Durante a manhã, foram ouvidas explosões causadas por tentativas das forças de segurança de afastar manifestantes que tentavam ocupar as quatro pontes sobre o rio Tigre. Elas se tornaram uma frente de batalha em Bagdá, porque dão acesso à sede e escritórios do governo, localizados na costa oeste.

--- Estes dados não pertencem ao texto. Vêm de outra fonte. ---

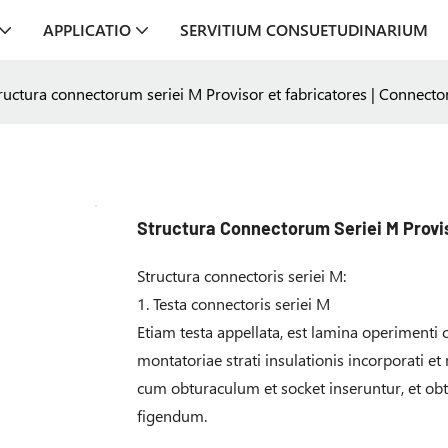
APPLICATIO
SERVITIUM CONSUETUDINARIUM
ructura connectorum seriei M Provisor et fabricatores | Connec
Structura Connectorum Seriei M Provi
Structura connectoris seriei M:
1. Testa connectoris seriei M
Etiam testa appellata, est lamina operimenti 
montatoriae strati insulationis incorporati e
cum obturaculum et socket inseruntur, et o
figendum.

Organizações de direitos humanos emitiram alerta sobre prisões e intimidações de ativistas e médicos por forças de segurança não identificadas. Na província de Missan, dois ativistas foram mortos na quarta-feira (06/11) por agressores desconhecidos.
Um país rico com uma população pobre
As manifestações são alimentadas pela revolta contra a corrupção da classe política e pelo desemprego no país. A população também pede uma renovação total do sistema político implementado no Iraque desde a queda do ditador Saddam Hussein, em 2003.
A Transparência Internacional classifica o Iraque em 12º lugar entre os países mais corruptos do mundo.
Rico em petróleo, o país é o segundo maior produtor da OPEP. Seus habitantes, contudo, exigem sua parcela dessa riqueza. O desemprego afeta 25% da população jovem.
Em meio à mais grave crise social em mais de 15 anos no país, o primeiro-ministro iraquiano, Adel Abdel Mahdi, vem perdendo força e espaço para dar uma resposta aos protestos diários.
Em uma aparente imagem de normalidade, a televisão estatal divulgou a mensagem gravada que Abdel Mahdi dirigiu ao seu gabinete por ocasião do debate sobre o orçamento de 2020. Nessa mensagem, o político propôs medidas para apaziguar os manifestantes, incluindo a contratação de mais funcionários públicos e a promoção de projetos de infraestrutura.
Nesta sexta-feira, o clérigo xiita mais importante do país, o aiatolá Ali Sistani, disse que “não se pode esperar mais” e que “as forças políticas devem responder às demandas dos cidadãos”, segundo um sermão lido por um representante.